榎戸誠の情熱的読書のすすめ -3つの読書論・ことばのオアシス・国語力常識クイズ(一問一答!)-

「ヒト・モノ・カネ」は、今や、「3つのクラウド」に取って代わられた・・・【情熱的読書人間のないしょ話(850)】

【amazon 『「0から1」の発想術』 カスタマーレビュー 2017年8月17日】 情熱的読書人間のないしょ話(850)

地元の「里山の自然誌」展で、剥製ですが、ノスリ、サシバの雌、ツミの雌、フクロウ、アオバズク、トラツグミを間近で観察することができました。トラツグミは、『平家物語』で源頼政が退治した伝説上の怪獣、鵺(ぬえ)の正体と見做されています。そのヒィー、ヒィーという鳴き声が不気味がられたのでしょう。里山の春夏秋冬の景色を描いた作品に癒やされました。

閑話休題、『0から1」の発想術』(大前研一著、小学館)は、ビジネスパースンが生き抜くために必要な最大のスキルは「0から1を創造する力」、すなわち、「無から有を生み出すイノヴェーション力」だと強調しています。

「SNSを使いこなしている、ネット検索に長けている――こうした事例を持ち出して、『自分はITに強い』と勘違いしている人は少なくない。プログラミング言語を駆使して、自分で検索サイトを立ち上げるような『創造』をした人間を『ITに強い』というのだ。SNSを使いこなす程度で自慢するのは、カラオケ上手と何ら変わらない。伴奏なしのアカペラでも上手に歌えるのか? 問われているのはそういうことなのだ」。大前は、相変わらず、辛口です。

「ケース・スタディは、まだ答えが出ていないリアルタイムの『生きた事例』を対象にして『もし、私が○○の社長だったら・・・』と、その人の立場で考え続けていなければ、実践的な問題解決能力を身につけることはできない。ただし、リアルタイムのケース・スタディは、決して『解』を見つけることが目的ではない。自分自身で情報を収集し、取捨選択し、分析し、事実に基づいた考察を重ねて『自分なりの結論を導き出す』能力を磨くことが重要なのであり、それを何度も繰り返すことによって発想力・問題解決力がついていくのである」。
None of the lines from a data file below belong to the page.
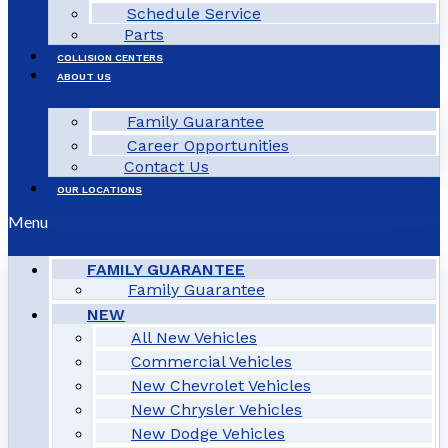
Schedule Service
Parts
COLLISION CENTERS
ABOUT US
Family Guarantee
Career Opportunities
Contact Us
OUR LOCATIONS
Menu
FAMILY GUARANTEE
Family Guarantee
NEW
All New Vehicles
Commercial Vehicles
New Chevrolet Vehicles
New Chrysler Vehicles
New Dodge Vehicles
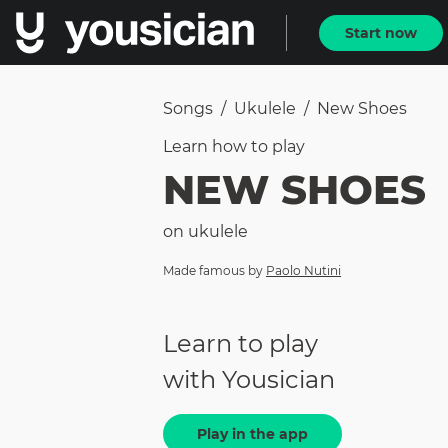
Start now
Songs
/
Ukulele
/
New Shoes
Learn how to
play
NEW SHOES
on
ukulele
Made famous by
Paolo Nutini
Learn to play
with Yousician
Play in the app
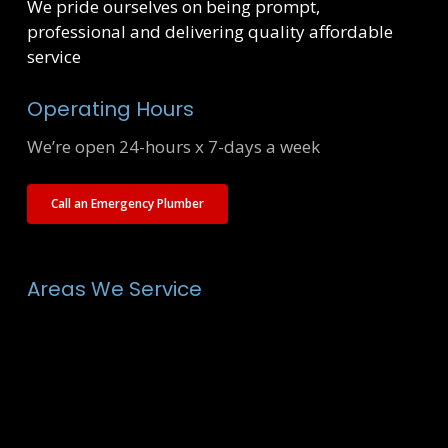
We pride ourselves on being prompt,
professional and delivering quality affordable
service
Operating Hours
We’re open 24-hours x 7-days a week
Call an Emergency Plumber
Areas We Service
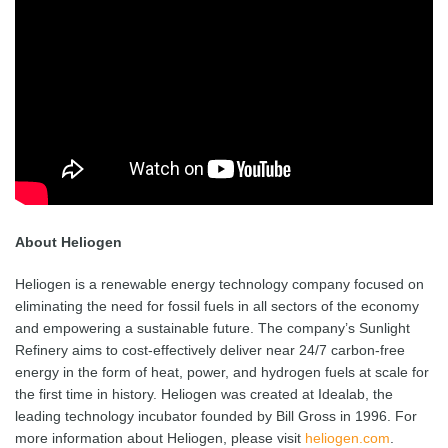
About Heliogen
Heliogen is a renewable energy technology company focused on
eliminating the need for fossil fuels in all sectors of the economy
and empowering a sustainable future. The company’s Sunlight
Refinery aims to cost-effectively deliver near 24/7 carbon-free
energy in the form of heat, power, and hydrogen fuels at scale for
the first time in history. Heliogen was created at Idealab, the
leading technology incubator founded by Bill Gross in 1996. For
more information about Heliogen, please visit
heliogen.com
.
著者は、例として、こんな問いを立てています。「もし、あなたが都道府県魅力度ランキングで3年連続最下位になった茨城県の知事だったら、どのようにして順位を上げるか」。

「無から有を生み出すイノヴェーション力」を身につけるための考え方が11挙げられています。この中で、私がとりわけ刺激を受けた考え方は、●「ニュー・コンビネーション――『組み合わせ』で新たな価値を提案する」(ウィキペディア、DeNAのモバオクが好例)、●「固定費に対する貢献――『稼働率向上』と『付加価値』の両立を」(熊本県の黒川温泉が好例)、●「RTOCS/他人の立場に立つ発想――『もしあなたが○○だったら』が思考を変える」(例えば、2つ上の立場で考える――具体的には、あなたが係長だったら2つ職位を上げて『部長』として、部長だったら同様に『社長』として考える)です。

個人的に勉強になったのは、この指摘です。「20世紀のビジネスの3要素は『ヒト・モノ・カネ』と言われたが、それが今や『クラウドソーシング』『クラウドコンピューティング』『クラウドファンディング』という『3つのクラウド』で代替できるようになり、少人数でも(極端に言えば1人でも)、あるいは設備や資金がなくても、新たなビジネスが展開できる時代になった」。

大前は、今も刺激の震源地であり続けています。